Targeted types of tumor | Phase of the study | Intervention | Study number |
---|---|---|---|
Recurrent and/or metastatic and pretreated breast and non-small cell lung cancer (NSCL) | II | Herceptin plus DCA (breast cancer); DCA (NSCL) | NCT01029925 |
Malignant gliomas and glioblastome multiforme (GBM) | II | DCA | NCT00540176 |
Recurrent and/or metastatic solid tumours | I | DCA | NCT00566410 |
Recurrent malignant brain tumors | I | DCA | NCT01111097 |
Newly diagnosed GBM | I | Radiotherapy plus Temozolomide plus DCA | NCT00703859 |
Recurrent head and neck cancers | I | DCA | NCT01163487 |
In the present study we have shown for the first time that the outcome of PDT can be improved by DCA treatment. The minimal effective dose of DCA for A431 cells was 5 mM, and 10 mM for MCF-7 cells. Clinical trials on DCA toxicity in cancer patients are underway (NCT00566410, see Table 2). However, in vivo studies have shown that effective dose of DCA is in the range of 50–200 mg kg−1 day−1 with estimated plasma concentrations between 0.3–3 mM.8,17 This is similar to that in humans receiving 25 mg kg−1 day−1. Effective in vitro doses of DCA, not influencing viability of non-cancerous cells, vary from 0.5 to 10 mM.8,17,19,20 This is consistent with our results. DCA at the concentration of 10 mM reduced viability of both cancer cell lines but not normal human fibroblasts (F11hTERT).
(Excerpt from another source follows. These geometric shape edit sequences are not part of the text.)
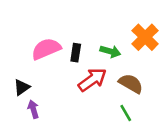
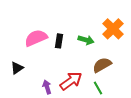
red arrow: (92, 80) -> (71, 81), moved
brown semicircle: (131, 83) -> (102, 65), turned -60
purple arrow: (33, 109) -> (47, 87), moved

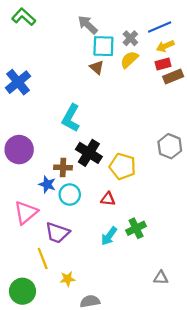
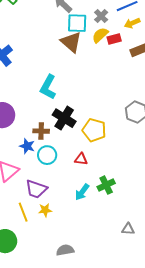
red rectangle: (163, 64) -> (114, 39), moved
brown triangle: (97, 67) -> (71, 42), size x1.6
yellow star: (67, 279) -> (45, 210), moved

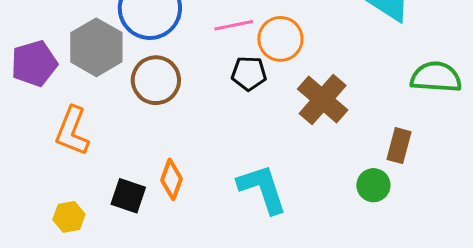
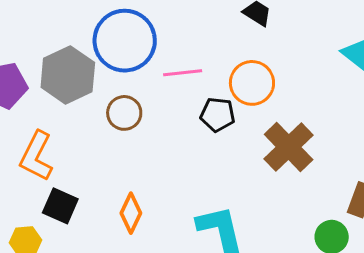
pink line: (234, 25) -> (183, 73), moved
brown circle: (156, 80) -> (124, 113), size x0.7
black square: (128, 196) -> (60, 206), moved

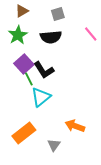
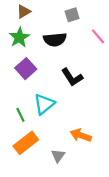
gray square: (58, 14) -> (72, 15), moved
black L-shape: (44, 70) -> (72, 77), moved
green line: (29, 79) -> (20, 115), moved

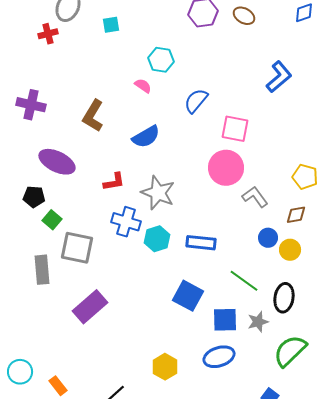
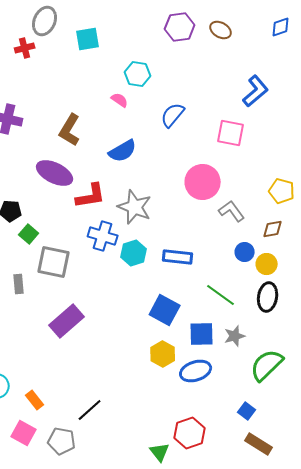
cyan square: (111, 25) -> (88, 39), size x1.4
pink square: (235, 129) -> (231, 133), moved
purple ellipse: (57, 162) -> (55, 173), moved
red L-shape: (114, 182) -> (91, 196), size x1.4
gray rectangle: (42, 270) -> (19, 284), size x0.7
black ellipse: (284, 298) -> (268, 297), moved
yellow hexagon: (165, 367) -> (163, 354), moved

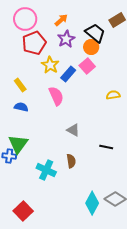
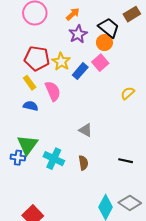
red pentagon: (34, 43) -> (37, 58), moved, turned 30
yellow semicircle: (113, 95) -> (128, 93), turned -32
pink semicircle: (56, 96) -> (53, 91), moved
black line: (106, 147) -> (126, 161), moved
cyan cross: (46, 170) -> (54, 159), moved

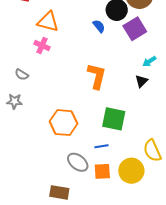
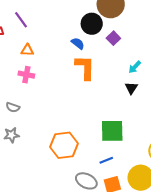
orange triangle: (48, 22) -> (27, 50), size x0.6
purple square: (135, 29) -> (113, 38), size x0.6
orange L-shape: (97, 76) -> (85, 68), moved

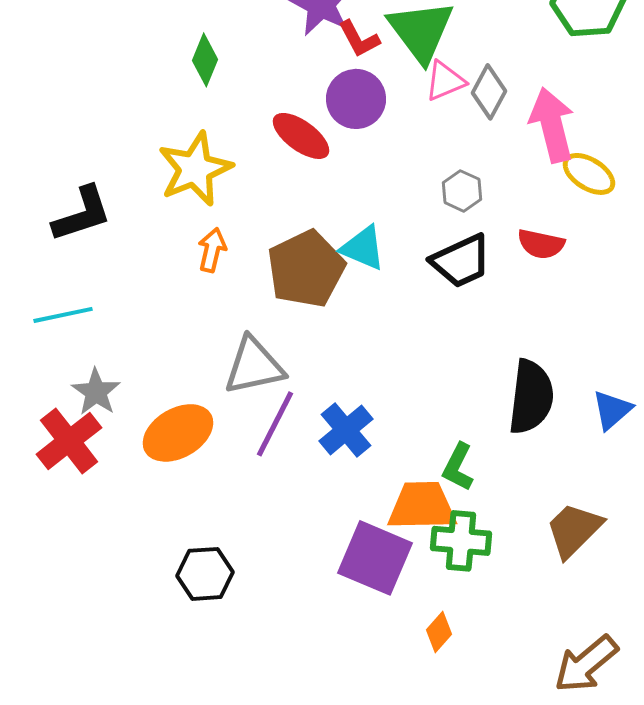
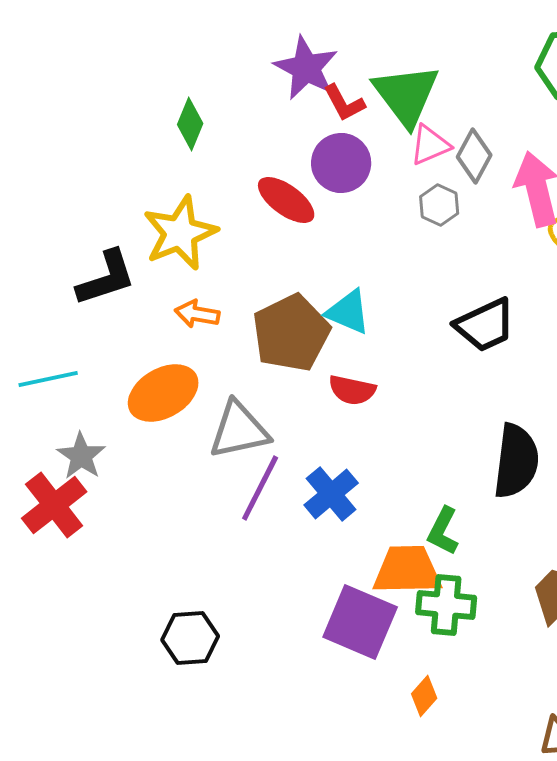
gray hexagon: (462, 191) -> (439, 205), moved
black L-shape: (82, 214) -> (106, 278), moved
red semicircle: (541, 244) -> (352, 390), moved
orange arrow: (212, 250) -> (197, 314), turned -93
black trapezoid: (461, 261) -> (485, 325), moved
orange ellipse: (178, 433) -> (163, 393), moved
Generally DCA is well tolerated. However, there was a high incidence of peripheral neuropathy in adults with MELAS (mitochondrial encephalomyopathy, lactic acidosis, and stroke-like episodes) after administration of DCA at 25 mg kg−1 day−1 for 6 months, but peripheral neuropathy is a part of the MELAS syndrome.21 On the contrary, no peripheral neuropathy was observed in children with congenital acidosis after prolonged treatment with DCA at 25 mg kg−1 day−1.22
DCA was used after PDT, and an additive effect of the combined treatment was observed. DCA affects cancer cell metabolism, increases oxygen consumption, and, therefore makes the tumor more hypoxic. Increasing hypoxia may alleviate the outcome of therapies for which the presence of oxygen is required, like radiotherapy or PDT.10 Nevertheless, Cao et al.19 showed that DCA sensitizes prostate cancer cellsin vitro to radiation. However, cells grown in culture are generally in a constant atmosphere of about 18% oxygen23 which can freely diffuse into the cells. This is quite different from the situation in tumors. Several studies have revealed that DCA promotes proliferation of cancer cells under hypoxic conditions in vitro24,25 and in vivo.25 These results raise doubts about the use of DCA in cancer therapy. However, most in vivo studies have proved that DCA is an effective anticancer agent.8,17,26
We speculate that the outcome of PDTin vivo followed DCA treatment might be greater than in vitro. DCA should affect the cells which avoided direct (necrosis, apoptosis, autophagy) or indirect (immune responses, vascular effects) PDT cell killing mechanisms, thus reducing the risk of cancer recurrence and metastases. Moreover, DCA is already in clinical use, hence it can be easily combined with PDT treatment. Further studies are needed to determine mechanisms, optimal conditions and in vivo effectives of this novel therapeutic combination.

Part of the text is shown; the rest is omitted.